# What the task requires:
Which lines in the entries below contain the string "akzeptieren"? Show each of them in full.

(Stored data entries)
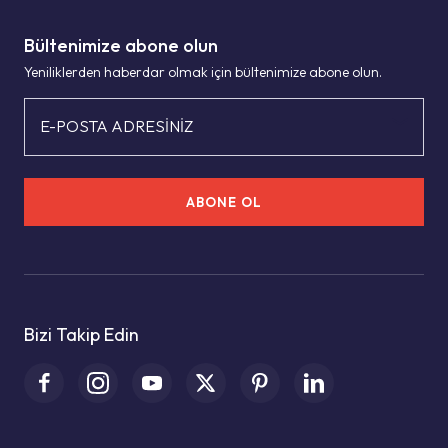
Bültenimize abone olun
Yeniliklerden haberdar olmak için bültenimize abone olun.
E-POSTA ADRESİNİZ
ABONE OL
Bizi Takip Edin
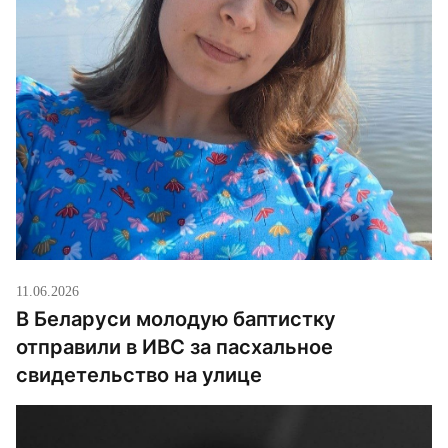
11.06.2026
В Беларуси молодую баптистку
отправили в ИВС за пасхальное
свидетельство на улице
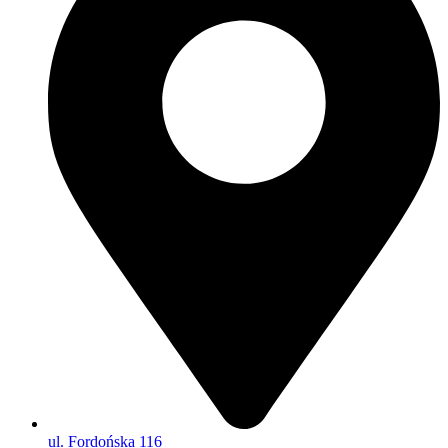
ul. Fordońska 116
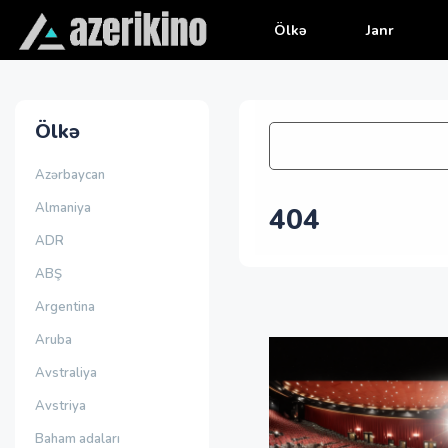
Ölkə
Janr
Ölkə
Azərbaycan
Almaniya
404
ADR
ABŞ
Argentina
Aruba
Avstraliya
Avstriya
Baham adaları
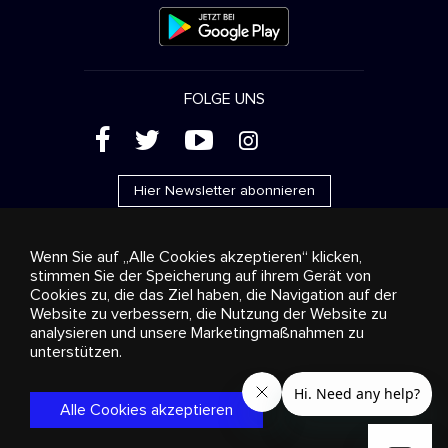
FOLGE UNS
(
'
+
&
Hier Newsletter abonnieren
Wenn Sie auf „Alle Cookies akzeptieren“ klicken,
stimmen Sie der Speicherung auf ihrem Gerät von
Cookies zu, die das Ziel haben, die Navigation auf der
Werbung
Streaming und Vertrieb
Konsumgüter
Website zu verbessern, die Nutzung der Website zu
Geschäftslösungen
Radio
Über uns
Cookies
analysieren und unsere Marketingmaßnahmen zu
settings
unterstützen.
© 2018-2025 Stingray Group Inc. Alle Rechte vorbehalten.
STINGRAY®, STINGRAY® MUSIC und alle weiteren Marken und
Logos sind eingetragene Markenzeichen der Stingray Group in
Alle Cookies akzeptieren
Kanada, den Vereinigten Staaten von Amerika und anderen
Gebieten.
Datenschutzrichtlinie
|
Bestimmungen und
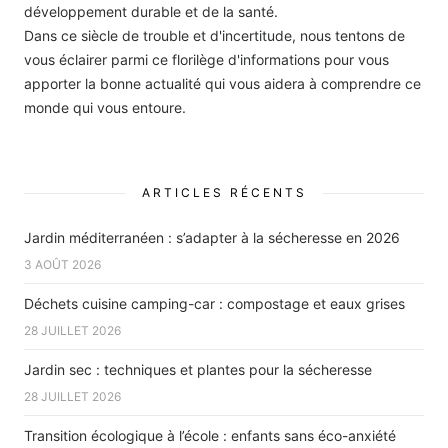
développement durable et de la santé.
Dans ce siècle de trouble et d'incertitude, nous tentons de
vous éclairer parmi ce florilège d'informations pour vous
apporter la bonne actualité qui vous aidera à comprendre ce
monde qui vous entoure.
ARTICLES RÉCENTS
Jardin méditerranéen : s’adapter à la sécheresse en 2026
3 AOÛT 2026
Déchets cuisine camping-car : compostage et eaux grises
28 JUILLET 2026
Jardin sec : techniques et plantes pour la sécheresse
28 JUILLET 2026
Transition écologique à l’école : enfants sans éco-anxiété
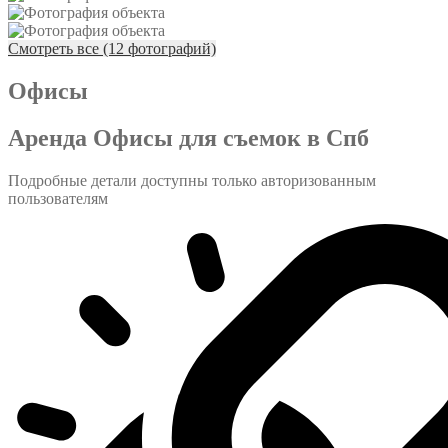
Смотреть все (12 фотографий)
Офисы
Аренда Офисы для съемок в Спб
Подробные детали доступны только авторизованным
пользователям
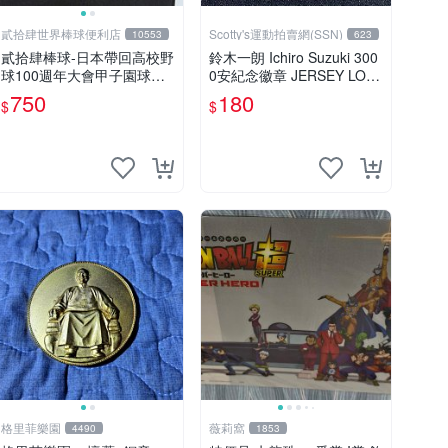
貳拾肆世界棒球便利店
Scotty's運動拍賣網(SSN)
10553
623
貳拾肆棒球-日本帶回高校野
鈴木一朗 Ichiro Suzuki 300
球100週年大會甲子園球場
0安紀念徽章 JERSEY LOG
紀念幣
O PATCH IRON 預購中
750
180
$
$
格里菲樂園
薇莉窩
4490
1853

# Result of the task:
Wenn Sie auf „Alle Cookies akzeptieren“ klicken,
Alle Cookies akzeptieren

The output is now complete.